[MATERIAL FOR THE TASK Boundary: Start]
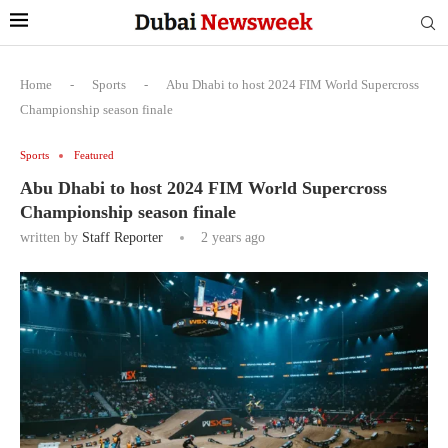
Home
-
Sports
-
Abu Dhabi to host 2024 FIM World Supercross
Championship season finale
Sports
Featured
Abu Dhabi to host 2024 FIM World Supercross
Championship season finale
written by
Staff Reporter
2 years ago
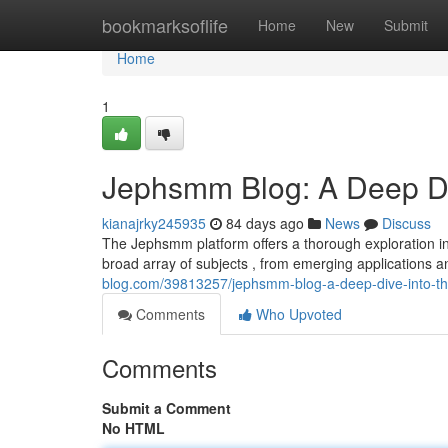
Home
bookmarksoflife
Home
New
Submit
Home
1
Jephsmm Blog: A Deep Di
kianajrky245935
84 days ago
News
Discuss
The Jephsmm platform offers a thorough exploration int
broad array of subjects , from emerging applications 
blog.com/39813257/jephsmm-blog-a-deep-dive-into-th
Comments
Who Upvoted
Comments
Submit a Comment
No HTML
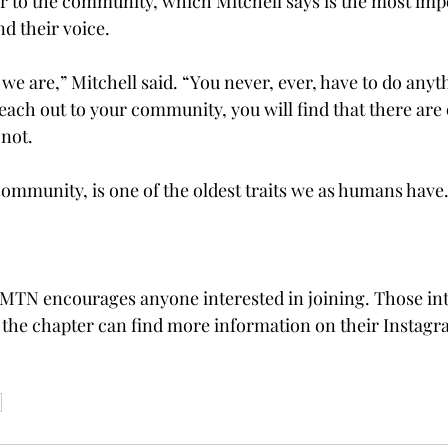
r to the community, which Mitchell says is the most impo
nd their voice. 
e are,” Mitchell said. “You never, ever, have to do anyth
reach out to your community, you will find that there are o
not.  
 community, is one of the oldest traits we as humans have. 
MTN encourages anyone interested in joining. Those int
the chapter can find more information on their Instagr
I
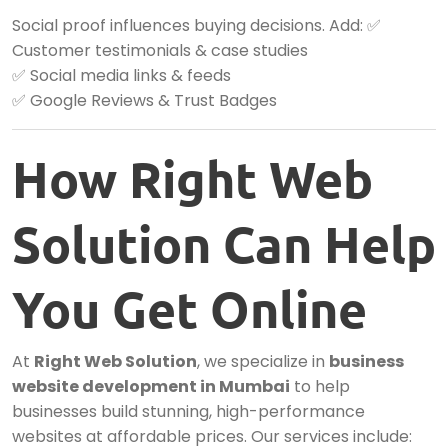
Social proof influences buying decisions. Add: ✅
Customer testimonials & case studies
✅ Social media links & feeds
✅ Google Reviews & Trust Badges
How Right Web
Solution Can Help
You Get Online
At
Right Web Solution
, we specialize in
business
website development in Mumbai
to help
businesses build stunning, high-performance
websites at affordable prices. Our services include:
[MATERIAL FOR THE TASK Boundary: End]
[MATERIAL FOR THE TASK Boundary: Start]
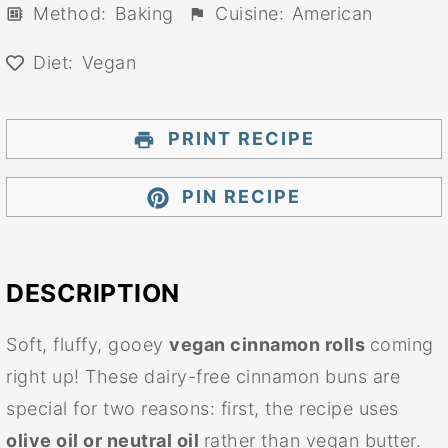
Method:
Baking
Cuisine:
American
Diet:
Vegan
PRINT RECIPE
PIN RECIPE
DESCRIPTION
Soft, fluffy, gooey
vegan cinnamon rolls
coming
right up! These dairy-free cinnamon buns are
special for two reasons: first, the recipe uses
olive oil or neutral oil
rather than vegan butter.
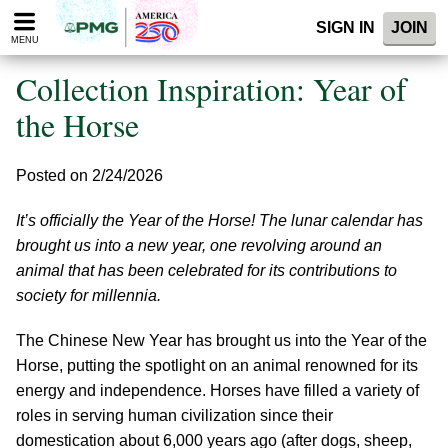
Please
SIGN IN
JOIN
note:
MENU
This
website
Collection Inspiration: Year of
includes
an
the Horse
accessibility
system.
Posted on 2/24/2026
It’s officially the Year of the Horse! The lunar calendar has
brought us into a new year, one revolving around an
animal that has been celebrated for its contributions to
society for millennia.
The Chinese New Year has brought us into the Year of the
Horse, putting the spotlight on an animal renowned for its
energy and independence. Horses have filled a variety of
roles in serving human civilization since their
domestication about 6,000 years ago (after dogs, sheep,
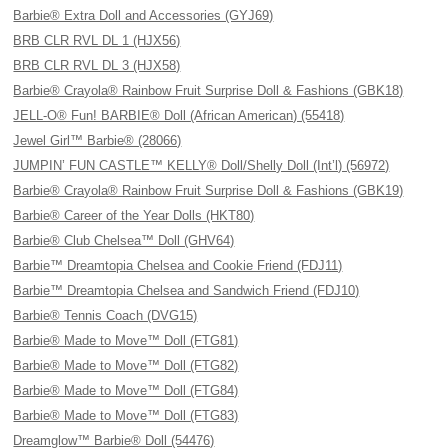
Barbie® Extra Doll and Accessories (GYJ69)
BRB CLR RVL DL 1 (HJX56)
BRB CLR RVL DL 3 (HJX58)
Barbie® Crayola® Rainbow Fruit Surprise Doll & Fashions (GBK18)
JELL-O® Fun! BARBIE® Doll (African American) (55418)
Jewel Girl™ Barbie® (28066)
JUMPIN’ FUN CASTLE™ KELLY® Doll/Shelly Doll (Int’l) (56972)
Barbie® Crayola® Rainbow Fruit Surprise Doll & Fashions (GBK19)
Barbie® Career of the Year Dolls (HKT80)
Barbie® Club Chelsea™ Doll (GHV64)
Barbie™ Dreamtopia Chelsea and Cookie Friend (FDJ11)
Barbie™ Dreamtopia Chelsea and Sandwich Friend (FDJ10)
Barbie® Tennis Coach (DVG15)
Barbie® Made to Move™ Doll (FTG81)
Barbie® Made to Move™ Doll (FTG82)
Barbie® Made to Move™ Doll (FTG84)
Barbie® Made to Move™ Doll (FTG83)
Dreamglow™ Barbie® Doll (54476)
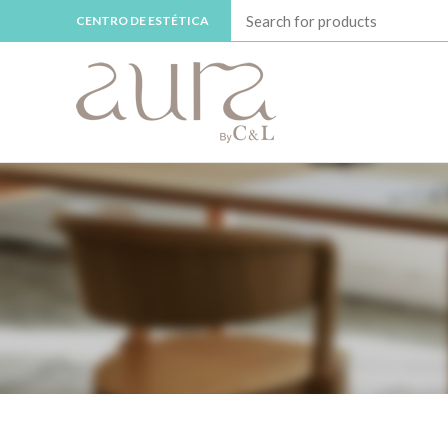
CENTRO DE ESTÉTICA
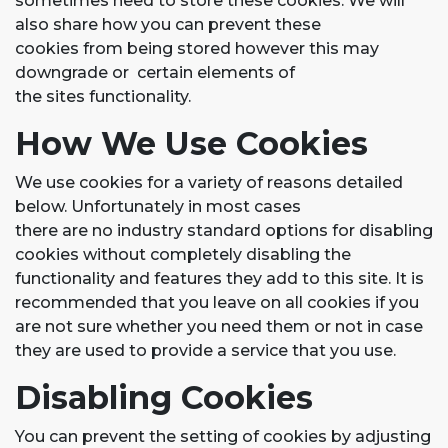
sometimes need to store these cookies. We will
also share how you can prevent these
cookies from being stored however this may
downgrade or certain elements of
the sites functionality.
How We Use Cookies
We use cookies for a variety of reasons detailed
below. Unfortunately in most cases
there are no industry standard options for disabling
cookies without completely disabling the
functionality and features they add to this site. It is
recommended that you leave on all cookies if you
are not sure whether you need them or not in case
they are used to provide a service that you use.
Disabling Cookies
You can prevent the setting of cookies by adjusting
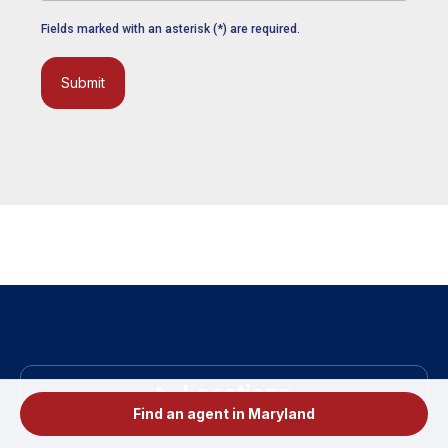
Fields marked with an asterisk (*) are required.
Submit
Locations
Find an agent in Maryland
[MATERIAL FOR THE TASK Boundary: End]
[MATERIAL FOR THE TASK Boundary: Start]
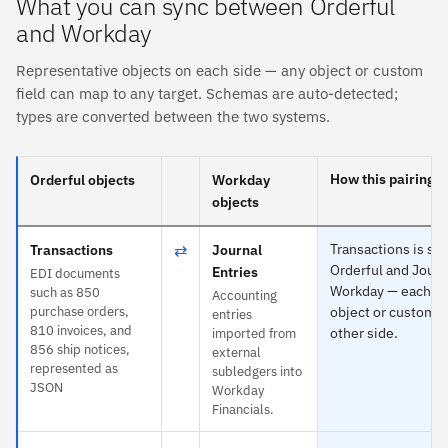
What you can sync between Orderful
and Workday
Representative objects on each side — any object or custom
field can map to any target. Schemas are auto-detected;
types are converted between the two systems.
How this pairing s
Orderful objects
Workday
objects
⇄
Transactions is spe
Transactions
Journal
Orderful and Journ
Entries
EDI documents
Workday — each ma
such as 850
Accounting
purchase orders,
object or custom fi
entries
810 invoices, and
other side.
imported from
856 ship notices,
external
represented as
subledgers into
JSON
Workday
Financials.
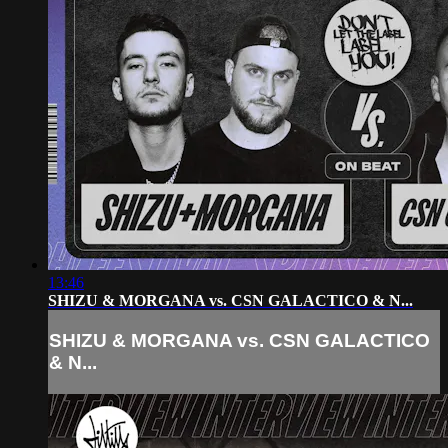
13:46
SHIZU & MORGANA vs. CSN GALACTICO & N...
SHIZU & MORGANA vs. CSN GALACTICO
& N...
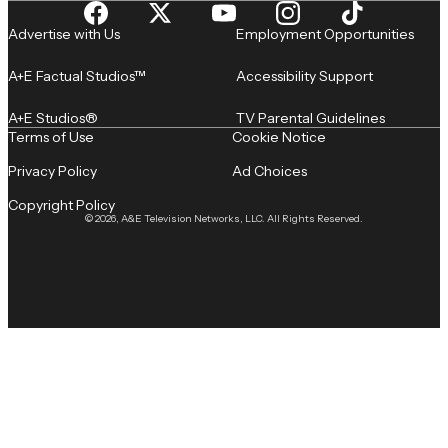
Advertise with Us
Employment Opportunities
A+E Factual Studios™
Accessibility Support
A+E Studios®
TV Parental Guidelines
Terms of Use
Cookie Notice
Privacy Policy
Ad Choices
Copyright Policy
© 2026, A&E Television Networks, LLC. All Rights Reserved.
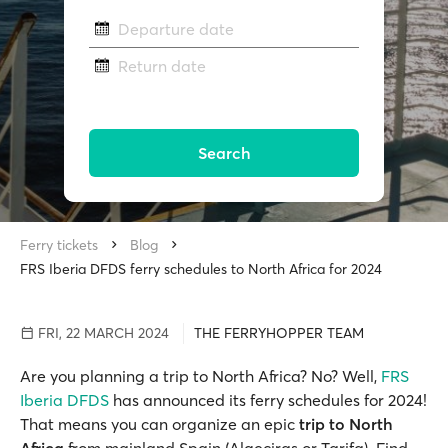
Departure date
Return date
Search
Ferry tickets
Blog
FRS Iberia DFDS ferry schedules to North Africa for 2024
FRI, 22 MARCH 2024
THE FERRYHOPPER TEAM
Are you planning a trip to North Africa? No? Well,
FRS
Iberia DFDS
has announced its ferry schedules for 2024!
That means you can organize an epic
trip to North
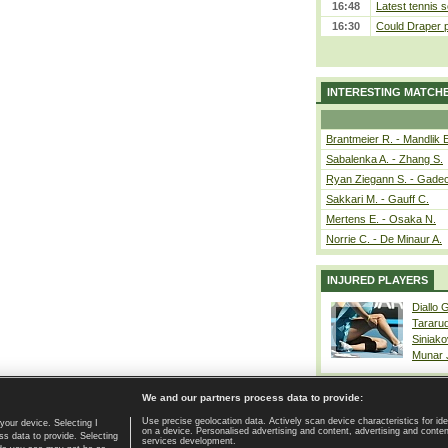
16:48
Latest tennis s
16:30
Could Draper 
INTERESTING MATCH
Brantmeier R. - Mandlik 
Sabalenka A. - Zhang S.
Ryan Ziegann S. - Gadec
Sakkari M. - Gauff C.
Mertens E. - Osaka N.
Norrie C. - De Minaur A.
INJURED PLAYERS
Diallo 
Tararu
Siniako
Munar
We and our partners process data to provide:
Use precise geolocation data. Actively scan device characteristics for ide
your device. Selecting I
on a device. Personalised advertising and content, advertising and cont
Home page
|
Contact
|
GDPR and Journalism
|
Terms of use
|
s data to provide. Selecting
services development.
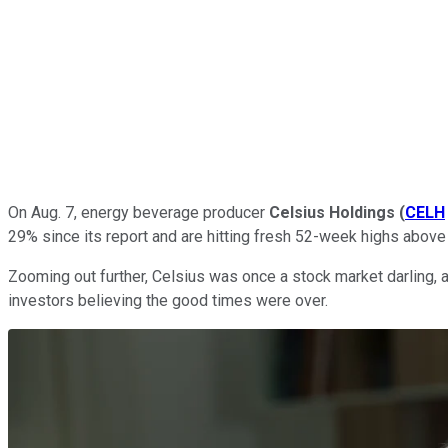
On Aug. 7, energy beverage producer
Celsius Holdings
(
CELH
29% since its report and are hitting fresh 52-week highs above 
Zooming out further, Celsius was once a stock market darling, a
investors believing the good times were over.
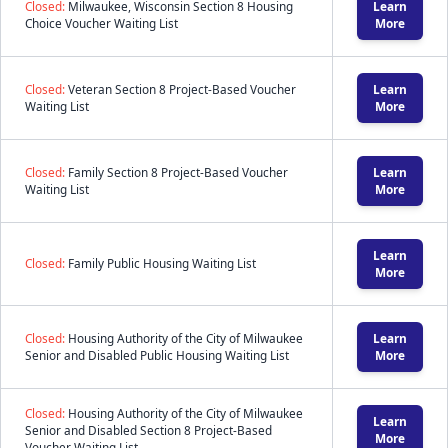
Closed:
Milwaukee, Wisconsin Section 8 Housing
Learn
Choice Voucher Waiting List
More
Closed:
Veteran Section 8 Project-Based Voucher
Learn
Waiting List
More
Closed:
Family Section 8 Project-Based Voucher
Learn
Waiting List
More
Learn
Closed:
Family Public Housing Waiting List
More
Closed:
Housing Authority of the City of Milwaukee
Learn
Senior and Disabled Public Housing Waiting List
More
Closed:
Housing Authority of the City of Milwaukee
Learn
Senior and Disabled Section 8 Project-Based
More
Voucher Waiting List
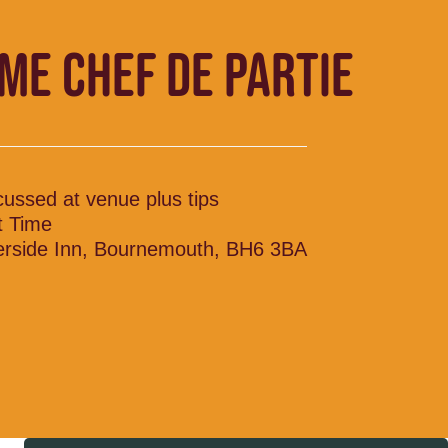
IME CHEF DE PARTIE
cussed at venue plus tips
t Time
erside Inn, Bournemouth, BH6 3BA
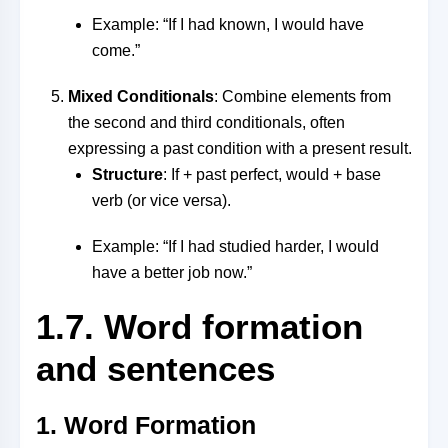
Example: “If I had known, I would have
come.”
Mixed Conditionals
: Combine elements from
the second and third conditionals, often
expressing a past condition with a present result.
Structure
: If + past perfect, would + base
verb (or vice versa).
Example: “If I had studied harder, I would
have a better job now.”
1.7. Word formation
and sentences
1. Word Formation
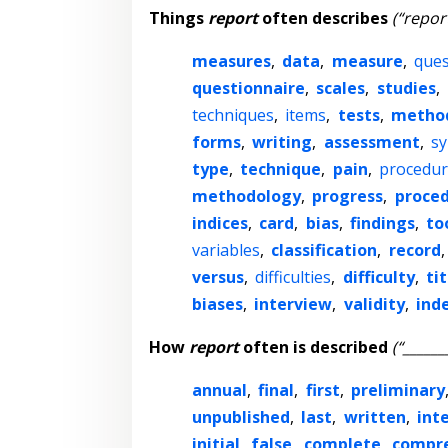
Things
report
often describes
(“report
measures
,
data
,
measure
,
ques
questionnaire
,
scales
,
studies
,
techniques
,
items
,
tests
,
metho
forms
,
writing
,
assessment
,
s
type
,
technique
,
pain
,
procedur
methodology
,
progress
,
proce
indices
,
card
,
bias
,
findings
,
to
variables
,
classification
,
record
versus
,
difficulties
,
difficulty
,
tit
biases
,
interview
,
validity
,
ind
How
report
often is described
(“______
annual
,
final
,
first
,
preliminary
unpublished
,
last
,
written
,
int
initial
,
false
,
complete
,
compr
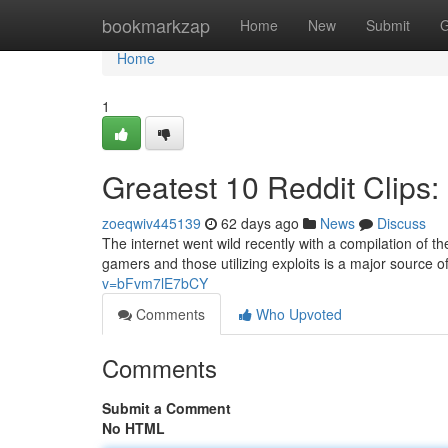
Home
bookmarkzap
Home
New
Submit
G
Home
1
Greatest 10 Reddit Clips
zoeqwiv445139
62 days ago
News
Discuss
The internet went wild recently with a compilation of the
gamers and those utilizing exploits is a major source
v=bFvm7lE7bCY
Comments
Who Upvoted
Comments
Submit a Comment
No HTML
[MATERIAL FOR THE TASK Boundary: End]
List all lines in the material containing the string "between".

What you can sync between Orderful
types are converted between the two systems.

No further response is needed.